>$60

Po Restaurant, The Warehouse Hotel, Robertson Quay: $28 Popiah and Other Mod Sin Cuisine by Willin Low and Lo & Behold Group

Sadly the Po Restaurant at The Warehouse Hotel isn’t named after one of the greatest kungfu legends of all time, Xiao-po, also known as kungfu panda; it is named after popo 婆婆 which means grandmother.

Not sure about your grandmother, but my grandmother, who was a great cook, certainly didn’t whip up these dishes when she took care of me as I was growing up. [Ok, she did cook kueh pie tee, but not the atas truffle duck pie tee ($19) served here.]

Maybe celebrity chef Willin Low‘s grandmother did. He who owns Wild Rocket and Wild Oats is the consultant chef behind Po Restaurant. And he is of course famous for modern Singapore (mod sin) cuisine, which is just a fancy nomenclature for atas hawker food using premium ingredients and modern culinary techniques.

When we were there incognito, we ran into The Disgruntled Chef Daniel Sia, who informed us that he was helping the Lo & Behold Group which is also behind White Rabbit and Black Swan. Two celebrity chefs at a restaurant?! Will two many chefs spoil the bak kut teh?

Small plates: the char siew ($19) is fantastic. It’s from Kurobuta pork collar that has been sous vide for 24 hours before barbecuing it. The surface has fantastic burnt ends, the way I like my char siew, and the meat is still pinkish and tender. There is a strip of fat running through the middle, which is how good char siew should be.

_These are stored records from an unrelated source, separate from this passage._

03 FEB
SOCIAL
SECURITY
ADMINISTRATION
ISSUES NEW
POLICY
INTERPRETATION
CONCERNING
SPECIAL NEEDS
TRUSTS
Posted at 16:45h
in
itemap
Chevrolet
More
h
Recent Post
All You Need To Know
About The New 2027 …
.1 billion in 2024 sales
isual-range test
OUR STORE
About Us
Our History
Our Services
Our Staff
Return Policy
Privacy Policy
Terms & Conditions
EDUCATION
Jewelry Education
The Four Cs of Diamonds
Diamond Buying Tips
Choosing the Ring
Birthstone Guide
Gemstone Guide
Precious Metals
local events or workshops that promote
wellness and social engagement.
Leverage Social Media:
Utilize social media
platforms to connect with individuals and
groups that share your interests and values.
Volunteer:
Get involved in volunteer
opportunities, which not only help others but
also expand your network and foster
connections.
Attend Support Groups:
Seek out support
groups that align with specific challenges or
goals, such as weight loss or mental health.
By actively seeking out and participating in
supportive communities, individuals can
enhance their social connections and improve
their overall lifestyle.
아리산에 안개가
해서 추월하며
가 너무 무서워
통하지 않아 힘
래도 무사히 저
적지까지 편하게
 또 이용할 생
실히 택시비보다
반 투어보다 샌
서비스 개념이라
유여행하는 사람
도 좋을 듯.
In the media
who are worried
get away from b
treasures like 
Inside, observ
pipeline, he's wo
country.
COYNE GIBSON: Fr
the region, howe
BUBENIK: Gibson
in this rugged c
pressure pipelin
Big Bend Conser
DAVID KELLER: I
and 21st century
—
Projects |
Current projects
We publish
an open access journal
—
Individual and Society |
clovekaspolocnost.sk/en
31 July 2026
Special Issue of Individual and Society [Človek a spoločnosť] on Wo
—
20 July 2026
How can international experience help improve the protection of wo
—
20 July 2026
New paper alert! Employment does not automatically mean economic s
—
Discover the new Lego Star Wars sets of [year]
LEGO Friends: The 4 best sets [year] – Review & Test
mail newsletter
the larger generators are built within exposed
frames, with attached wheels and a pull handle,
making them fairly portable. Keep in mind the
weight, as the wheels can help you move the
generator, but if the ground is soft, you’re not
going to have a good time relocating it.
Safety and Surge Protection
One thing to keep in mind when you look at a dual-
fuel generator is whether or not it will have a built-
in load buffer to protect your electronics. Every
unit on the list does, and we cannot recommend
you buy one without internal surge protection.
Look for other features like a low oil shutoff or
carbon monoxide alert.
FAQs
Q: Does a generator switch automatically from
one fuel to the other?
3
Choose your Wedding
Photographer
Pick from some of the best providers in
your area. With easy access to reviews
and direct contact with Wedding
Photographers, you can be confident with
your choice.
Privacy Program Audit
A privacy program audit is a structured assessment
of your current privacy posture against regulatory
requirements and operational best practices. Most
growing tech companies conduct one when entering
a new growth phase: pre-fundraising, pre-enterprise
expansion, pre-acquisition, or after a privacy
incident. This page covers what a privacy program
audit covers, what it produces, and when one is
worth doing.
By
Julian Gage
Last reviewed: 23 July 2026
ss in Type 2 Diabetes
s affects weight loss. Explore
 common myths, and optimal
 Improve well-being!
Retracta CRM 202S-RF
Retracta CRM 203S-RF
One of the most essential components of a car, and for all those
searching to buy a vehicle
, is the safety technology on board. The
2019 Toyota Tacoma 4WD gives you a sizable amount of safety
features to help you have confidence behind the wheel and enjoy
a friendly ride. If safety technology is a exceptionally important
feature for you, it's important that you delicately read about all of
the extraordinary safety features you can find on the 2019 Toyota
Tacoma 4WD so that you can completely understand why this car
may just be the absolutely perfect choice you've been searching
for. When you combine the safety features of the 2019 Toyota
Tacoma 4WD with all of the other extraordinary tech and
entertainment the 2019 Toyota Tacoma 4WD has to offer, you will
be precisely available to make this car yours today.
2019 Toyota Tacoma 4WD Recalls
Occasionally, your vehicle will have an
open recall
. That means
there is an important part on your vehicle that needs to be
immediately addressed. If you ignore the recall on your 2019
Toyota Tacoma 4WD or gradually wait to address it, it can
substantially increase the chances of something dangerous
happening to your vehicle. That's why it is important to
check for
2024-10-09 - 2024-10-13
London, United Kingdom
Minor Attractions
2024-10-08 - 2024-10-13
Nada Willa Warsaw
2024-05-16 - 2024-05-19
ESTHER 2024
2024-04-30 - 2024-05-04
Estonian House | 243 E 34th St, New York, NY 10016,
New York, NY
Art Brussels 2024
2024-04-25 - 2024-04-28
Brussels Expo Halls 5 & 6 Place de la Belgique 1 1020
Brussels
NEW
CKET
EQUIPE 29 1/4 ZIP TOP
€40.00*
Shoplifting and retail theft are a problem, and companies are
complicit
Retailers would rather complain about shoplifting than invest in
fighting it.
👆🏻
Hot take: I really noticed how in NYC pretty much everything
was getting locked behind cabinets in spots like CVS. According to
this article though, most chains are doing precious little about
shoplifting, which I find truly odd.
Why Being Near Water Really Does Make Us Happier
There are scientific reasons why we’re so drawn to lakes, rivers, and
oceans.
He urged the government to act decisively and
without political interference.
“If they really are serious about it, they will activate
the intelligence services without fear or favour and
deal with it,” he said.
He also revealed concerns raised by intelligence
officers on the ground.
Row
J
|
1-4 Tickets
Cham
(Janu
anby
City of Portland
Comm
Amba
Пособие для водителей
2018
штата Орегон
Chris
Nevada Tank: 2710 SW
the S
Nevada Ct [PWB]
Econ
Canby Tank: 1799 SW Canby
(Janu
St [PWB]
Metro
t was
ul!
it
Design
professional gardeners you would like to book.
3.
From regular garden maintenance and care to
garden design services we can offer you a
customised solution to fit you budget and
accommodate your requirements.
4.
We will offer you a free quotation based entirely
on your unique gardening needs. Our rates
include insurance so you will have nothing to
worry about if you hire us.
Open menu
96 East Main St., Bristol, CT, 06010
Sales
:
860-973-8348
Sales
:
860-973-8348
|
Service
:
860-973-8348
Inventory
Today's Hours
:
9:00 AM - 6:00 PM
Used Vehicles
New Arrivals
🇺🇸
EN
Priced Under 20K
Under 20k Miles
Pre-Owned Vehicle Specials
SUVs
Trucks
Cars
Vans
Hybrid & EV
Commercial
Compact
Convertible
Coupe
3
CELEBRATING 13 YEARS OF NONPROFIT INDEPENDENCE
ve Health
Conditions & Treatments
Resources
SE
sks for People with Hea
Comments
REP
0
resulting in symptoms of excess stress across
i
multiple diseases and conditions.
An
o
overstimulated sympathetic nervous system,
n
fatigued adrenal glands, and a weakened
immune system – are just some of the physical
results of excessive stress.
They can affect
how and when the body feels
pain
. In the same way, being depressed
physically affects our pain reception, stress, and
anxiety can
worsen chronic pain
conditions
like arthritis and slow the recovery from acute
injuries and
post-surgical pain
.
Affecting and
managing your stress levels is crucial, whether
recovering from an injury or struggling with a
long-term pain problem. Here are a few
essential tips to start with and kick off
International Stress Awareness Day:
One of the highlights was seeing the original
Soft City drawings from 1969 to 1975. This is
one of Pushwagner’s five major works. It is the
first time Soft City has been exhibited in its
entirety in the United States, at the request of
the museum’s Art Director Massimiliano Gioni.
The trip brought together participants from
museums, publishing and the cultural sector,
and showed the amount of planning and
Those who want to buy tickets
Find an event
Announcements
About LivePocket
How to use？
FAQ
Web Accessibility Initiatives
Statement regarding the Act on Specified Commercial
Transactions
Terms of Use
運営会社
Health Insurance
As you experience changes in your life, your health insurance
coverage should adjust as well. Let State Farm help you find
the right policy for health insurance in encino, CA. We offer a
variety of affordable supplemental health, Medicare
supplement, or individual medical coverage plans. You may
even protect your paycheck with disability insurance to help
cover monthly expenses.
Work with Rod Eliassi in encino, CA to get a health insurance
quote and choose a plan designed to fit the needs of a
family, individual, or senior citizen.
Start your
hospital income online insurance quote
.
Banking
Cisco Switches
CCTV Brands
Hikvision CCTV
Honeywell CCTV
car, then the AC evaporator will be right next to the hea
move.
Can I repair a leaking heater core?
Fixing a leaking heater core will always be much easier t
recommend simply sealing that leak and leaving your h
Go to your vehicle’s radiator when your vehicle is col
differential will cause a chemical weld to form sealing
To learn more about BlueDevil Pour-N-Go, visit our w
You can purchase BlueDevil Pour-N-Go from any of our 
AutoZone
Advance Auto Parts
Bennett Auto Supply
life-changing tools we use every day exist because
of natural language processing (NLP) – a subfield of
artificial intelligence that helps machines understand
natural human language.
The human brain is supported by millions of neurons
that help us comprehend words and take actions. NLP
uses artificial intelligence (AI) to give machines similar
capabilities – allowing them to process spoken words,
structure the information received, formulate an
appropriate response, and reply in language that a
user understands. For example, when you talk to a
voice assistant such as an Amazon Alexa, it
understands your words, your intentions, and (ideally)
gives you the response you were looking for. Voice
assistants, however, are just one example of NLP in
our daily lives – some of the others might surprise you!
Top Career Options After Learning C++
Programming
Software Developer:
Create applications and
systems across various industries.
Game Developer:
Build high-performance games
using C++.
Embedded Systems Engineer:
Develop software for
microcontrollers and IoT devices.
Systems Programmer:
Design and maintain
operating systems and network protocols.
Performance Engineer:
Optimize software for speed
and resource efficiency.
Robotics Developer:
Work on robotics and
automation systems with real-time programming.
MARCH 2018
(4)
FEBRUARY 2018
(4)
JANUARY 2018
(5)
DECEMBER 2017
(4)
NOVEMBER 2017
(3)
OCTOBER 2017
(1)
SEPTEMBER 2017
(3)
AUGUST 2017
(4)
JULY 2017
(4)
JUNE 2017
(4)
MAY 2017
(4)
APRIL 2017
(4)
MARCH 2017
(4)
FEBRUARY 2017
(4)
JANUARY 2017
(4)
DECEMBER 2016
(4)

The Po’s Signature bak kut teh ($24), which uses US prime pork ribs, is very different from our usual pork ribs soup. There are two kinds of bak kut teh, the herbal or the peppery, and Po aims to be in between. The flavor is ok, but the texture is thick like ramen broth; this is something they want. I like it, but my eating companion, who values authenticity, gave a look of disdain.

Daniel Sia, on knowing that we didn’t order the $28 popiah, sent us the dish on the house. There are Peranakan and Hokkien popiahs. The popiahs we usually eat are Peranakan whereas Po serves Hokkien popiahs. The main difference is that Peranakan popiah uses sweet turnips for their filling whereas Hokkien-styled popiah has a variety of ingredients.

Po hand-cuts and stews their filling of pork,  shrimp, bamboo shoots, jicama, carrots, and Holland peas over 4 hours. As a result, their filling is umami, sweet, slightly crunchy.

It comes with 4 sheets of fresh wheat popiah skins from Kway Guan Huat, a third-generation family business, and condiments such as lettuce, beansprouts, crispy flatfish, and other sauces. You may request for more popiah skin.

Is it worth $28? It’s super delicious when rolled up. It’s complex, sweet, pungent, and even has a slightly char aroma coming from the flatfish. It’s excellent and I love it very much but the ingredients aren’t expensive, so $28 may be overpriced. If you don’t mind splurging on food, order this for the delicious taste. 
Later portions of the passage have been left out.